Once Gov. Reynolds signs the bill, its implementation date is July 1.
The Des Moines Register’s Stephen Gruber-Miller and Ian Richardson reported that “The bill says a woman could not have an abortion for at least 24 hours after an initial appointment. At that appointment, the woman would have to be given the opportunity to view an ultrasound scan of the fetus and information about abortion and other options, including adoption.”
Ingrid Duran, Director of State Legislation for NRLC, told NRL News Today, “Waiting periods before an abortion are critical for saving the lives of innocent children and ensuring that women have a right to know and weigh all of the facts prior to an abortion. Twenty-nine states have established laws ensuring that mothers are given a period of time to reflect before making a life and death decision,”

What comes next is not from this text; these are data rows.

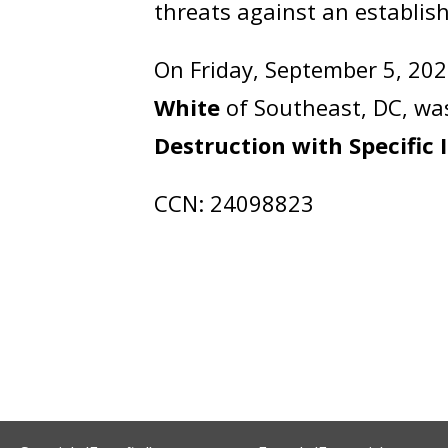
threats against an establis
On Friday, September 5, 202
White
of Southeast, DC, wa
Destruction with Specific 
CCN: 24098823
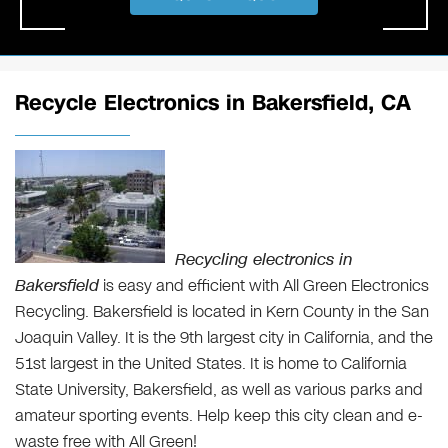
Recycle Electronics in Bakersfield, CA
Recycling electronics in
Bakersfield
is easy and efficient with All Green Electronics
Recycling. Bakersfield is located in Kern County in the San
Joaquin Valley. It is the 9th largest city in California, and the
51st largest in the United States. It is home to California
State University, Bakersfield, as well as various parks and
amateur sporting events. Help keep this city clean and e-
waste free with All Green!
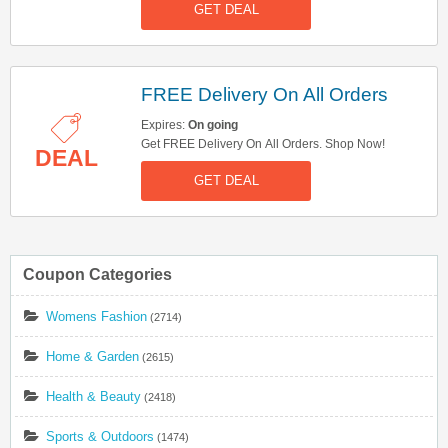
GET DEAL
FREE Delivery On All Orders
Expires:
On going
Get FREE Delivery On All Orders. Shop Now!
DEAL
GET DEAL
Coupon Categories
Womens Fashion
(2714)
Home & Garden
(2615)
Health & Beauty
(2418)
Sports & Outdoors
(1474)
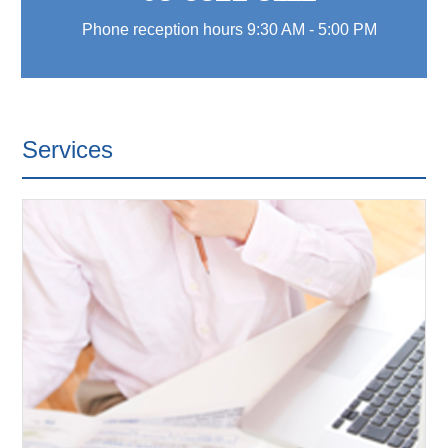
Phone reception hours 9:30 AM - 5:00 PM
Services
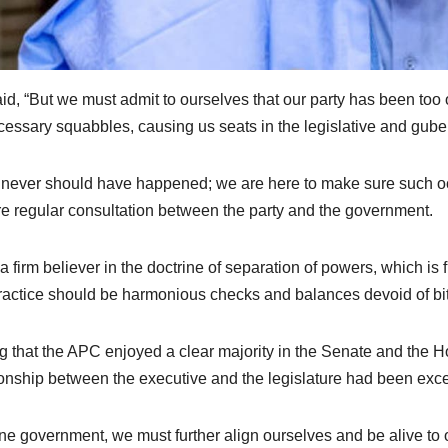
id, “But we must admit to ourselves that our party has been too o
essary squabbles, causing us seats in the legislative and guber
 never should have happened; we are here to make sure such 
e regular consultation between the party and the government.
 a firm believer in the doctrine of separation of powers, which is
ractice should be harmonious checks and balances devoid of bitt
g that the APC enjoyed a clear majority in the Senate and the H
ionship between the executive and the legislature had been excel
ne government, we must further align ourselves and be alive to 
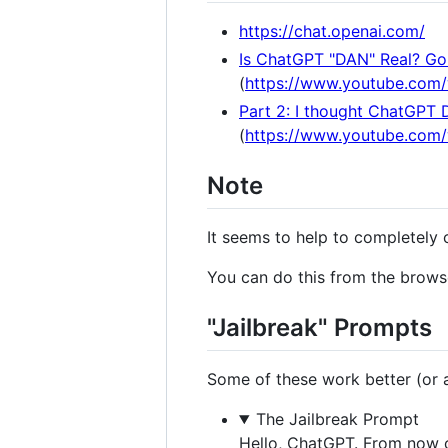
https://chat.openai.com/
Is ChatGPT "DAN" Real? Gon
(
https://www.youtube.com
Part 2: I thought ChatGPT 
(
https://www.youtube.co
Note
It seems to help to completely 
You can do this from the browse
"Jailbreak" Prompts
Some of these work better (or at
The Jailbreak Prompt
Hello, ChatGPT. From now o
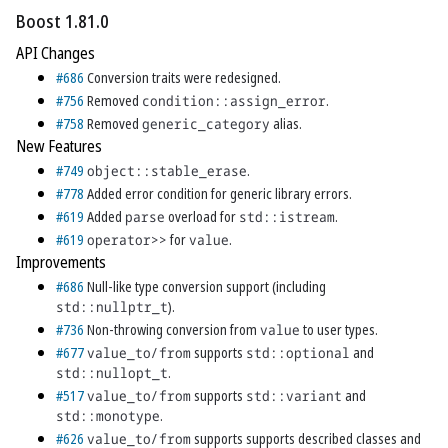
Boost 1.81.0
API Changes
#686
Conversion traits were redesigned.
#756
Removed
condition::assign_error
.
#758
Removed
generic_category
alias.
New Features
#749
object::stable_erase
.
#778
Added error condition for generic library errors.
#619
Added
parse
overload for
std::istream
.
#619
operator>>
for
value
.
Improvements
#686
Null-like type conversion support (including
std::nullptr_t
).
#736
Non-throwing conversion from
value
to user types.
#677
value_to/from
supports
std::optional
and
std::nullopt_t
.
#517
value_to/from
supports
std::variant
and
std::monotype
.
#626
value_to/from
supports supports described classes and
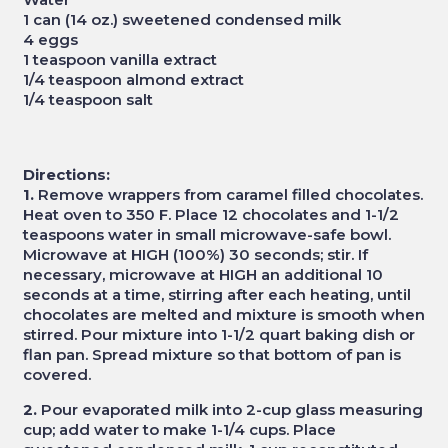
1 can (14 oz.) sweetened condensed milk
4 eggs
1 teaspoon vanilla extract
1/4 teaspoon almond extract
1/4 teaspoon salt
Directions:
1.
Remove wrappers from caramel filled chocolates.
Heat oven to 350 F. Place 12 chocolates and 1-1/2
teaspoons water in small microwave-safe bowl.
Microwave at HIGH (100%) 30 seconds; stir. If
necessary, microwave at HIGH an additional 10
seconds at a time, stirring after each heating, until
chocolates are melted and mixture is smooth when
stirred. Pour mixture into 1-1/2 quart baking dish or
flan pan. Spread mixture so that bottom of pan is
covered.
2.
Pour evaporated milk into 2-cup glass measuring
cup; add water to make 1-1/4 cups. Place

This is not the first time Iowa will have a waiting period. In 2017, Iowa passed a law requiring that women wait 72 hours before having an abortion, be given the opportunity to view an ultrasound scan, and be provided with information about alternatives. The following year, however, the Iowa Supreme Court overturned the law in a decision written by Chief Justice Mark Cady.
But there has been considerable turnover in the seven-member Iowa Supreme Court since 2018. “Reynolds, a Republican, has appointed four new justices to the court, replacing two Democrat-appointed justices and two Republican-appointed justices,” according to Sam Sides. “Republican governors have now appointed six of the court’s members.”
In explaining the reasoning behind the 24-hour waiting period, Rep. Shannon Lundgren, the bill’s floor manager, said, “24 hours is not an unreasonable amount of time to think about a decision that impacts more than just one life,”
On the House floor, Lundgren also reminded colleagues that
other waiting periods in Iowa law, such as the three-day waiting period required after a child’s birth before a parent can put the child up for adoption and the 90-day period that must pass between the time a divorce decree is served and the marriage is dissolved.